■ **RECORD SET**:
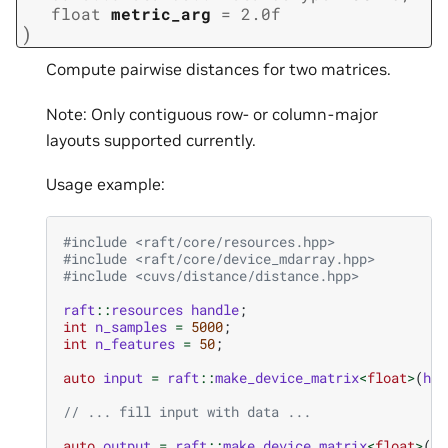
float
metric_arg
=
2.0f
)
Compute pairwise distances for two matrices.
Note: Only contiguous row- or column-major
layouts supported currently.
Usage example:
#include
<raft/core/resources.hpp>
#include
<raft/core/device_mdarray.hpp>
#include
<cuvs/distance/distance.hpp>
raft
::
resources
handle
;
int
n_samples
=
5000
;
int
n_features
=
50
;
auto
input
=
raft
::
make_device_matrix
<
float
>
(
han
// ... fill input with data ...
auto
output
=
raft
::
make_device_matrix
<
float
>
(
ha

■ **TASK DETAILS**: The records above are to be repeated word for word, with the pictures omitted.

■ **TASK OUTPUT**:
float
metric_arg
=
2.0f
)
Compute pairwise distances for two matrices.
Note: Only contiguous row- or column-major
layouts supported currently.
Usage example:
#include
<raft/core/resources.hpp>
#include
<raft/core/device_mdarray.hpp>
#include
<cuvs/distance/distance.hpp>
raft
::
resources
handle
;
int
n_samples
=
5000
;
int
n_features
=
50
;
auto
input
=
raft
::
make_device_matrix
<
float
>
(
han
// ... fill input with data ...
auto
output
=
raft
::
make_device_matrix
<
float
>
(
ha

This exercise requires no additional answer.